Title: | Extensions for Synthetic Controls Analysis |
Version: | 0.3.3.1 |
Date: | 2025-01-24 |
Description: | Extends the functionality of the package 'Synth' as detailed in Abadie, Diamond, and Hainmueller (2011) <doi:10.18637/jss.v042.i13>. Includes generating and plotting placebos, post/pre-MSPE (Mean Squared Prediction Error) significance tests and plots, and calculating average treatment effects for multiple treated units. |
BugReports: | https://github.com/bcastanho/SCtools/issues |
Maintainer: | Bruno Castanho Silva <b.paula.castanho.e.silva@fu-berlin.de> |
License: | GPL-3 |
Encoding: | UTF-8 |
LazyData: | true |
Depends: | R (≥ 3.5), future (≥ 1.6.2) |
Imports: | ggplot2, Synth, stringr, stats, cvTools, furrr, dplyr, purrr, tidyr, magrittr |
Suggests: | testthat (≥ 3.0.0), knitr, rmarkdown |
Config/reticulate/Antarctica/McMurdo: | UTC |
RoxygenNote: | 7.3.1 |
VignetteBuilder: | knitr |
Config/testthat/edition: | 3 |
NeedsCompilation: | no |
Packaged: | 2025-01-27 14:24:36 UTC; brno |
Author: | Bruno Castanho Silva
|
Repository: | CRAN |
Date/Publication: | 2025-01-27 14:40:02 UTC |
SCTools: Tools for Synthetic Control Methods
Description
A set of functions to extend the synthetic controls analyses performed by the package 'Synth'. Includes generating and plotting placebos, significance tests and plots, and calculating average treatment effects for multiple treated units.
Details
It has several goals:
Allow easy generation of placebos
Generate figures for inference on SCM outputs
Extend the existing Synth package
Author(s)
Maintainer: Bruno Castanho Silva b.paula.castanho.e.silva@fu-berlin.de (ORCID)
Authors:
Michael DeWitt me.dewitt.jr@gmail.com (ORCID)
See Also
Useful links:
Report bugs at https://github.com/bcastanho/SCtools/issues
World Alcohol per Capita Consumption
Description
This data set has been compiled from data from the World Health Organization (WHO) and the World Bank (WB). The primary purpose was to investigate the effects of policy changes in the Russian Federation enacted in 2003 around alcohol consumption. This is an excellent case study for SCM approaches to be used. You can read more about the policy changes at https://www.theguardian.com/world/2019/oct/01/russian-alcohol-consumption-down-40-since-2003-who
Usage
alcohol
Format
a data.frame with 5107 rows and 8 columns:
- country_name
The name of the country
- year
year
- consumption
Alcohol consumption per capita (liters/person); all types
- country_code
Three letter country code
- labor_force_participation_rate
Labor force participation rate, total (percent of total population ages 15+)
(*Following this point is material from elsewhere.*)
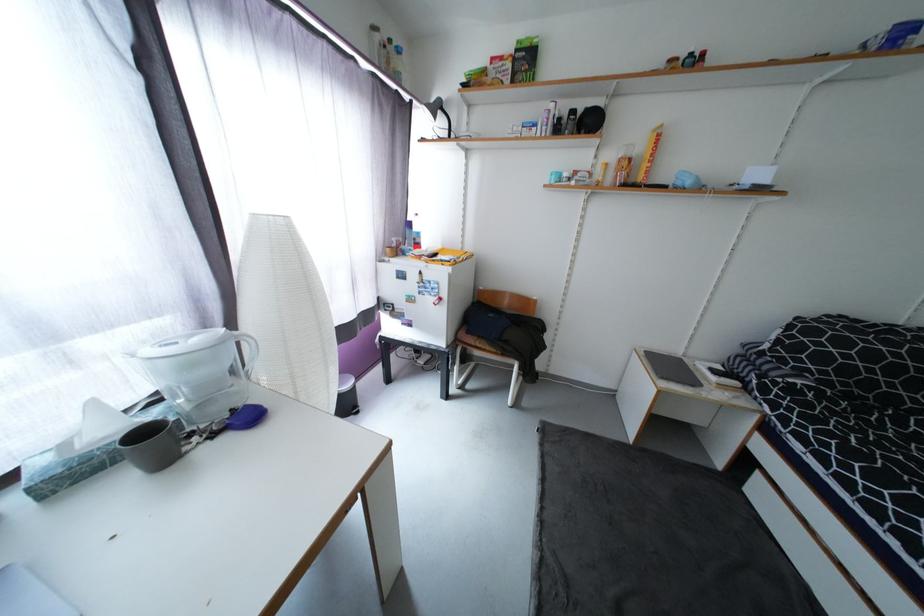 Find the location of a particular element. small blue cup is located at coordinates (152, 445).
- mobile_cellular_subscriptions
Mobile cellular subscriptions (per 100 people)
- inflation
Inflation, consumer prices (annual percent)
- manufacturing
Manufacturing, value added (percent of GDP)
- country_num
The country number
Details
WHO data available at https://apps.who.int/gho/data/node.main.A1039?lang=en.
WB data available at https://data.worldbank.org/.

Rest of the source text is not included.